■ SUPPLIED INFORMATION ■
§
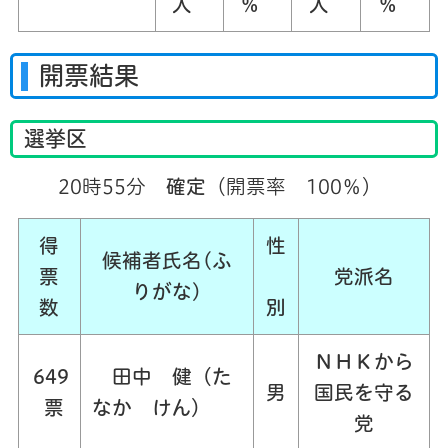
人
％
人
％
開票結果
選挙区
20時55分
確定
（開票率 100％）
得
性
候補者氏名(ふ
票
党派名
りがな)
数
別
ＮＨＫから
649
田中 健（た
男
国民を守る
票
なか けん）
党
§
■ ASSIGNMENT ■
Leave out the pictures and output the rest of the records exactly.

■ RESULT OF THIS TASK ■
人
％
人
％
開票結果
選挙区
20時55分
確定
（開票率 100％）
得
性
候補者氏名(ふ
票
党派名
りがな)
数
別
ＮＨＫから
649
田中 健（た
男
国民を守る
票
なか けん）
党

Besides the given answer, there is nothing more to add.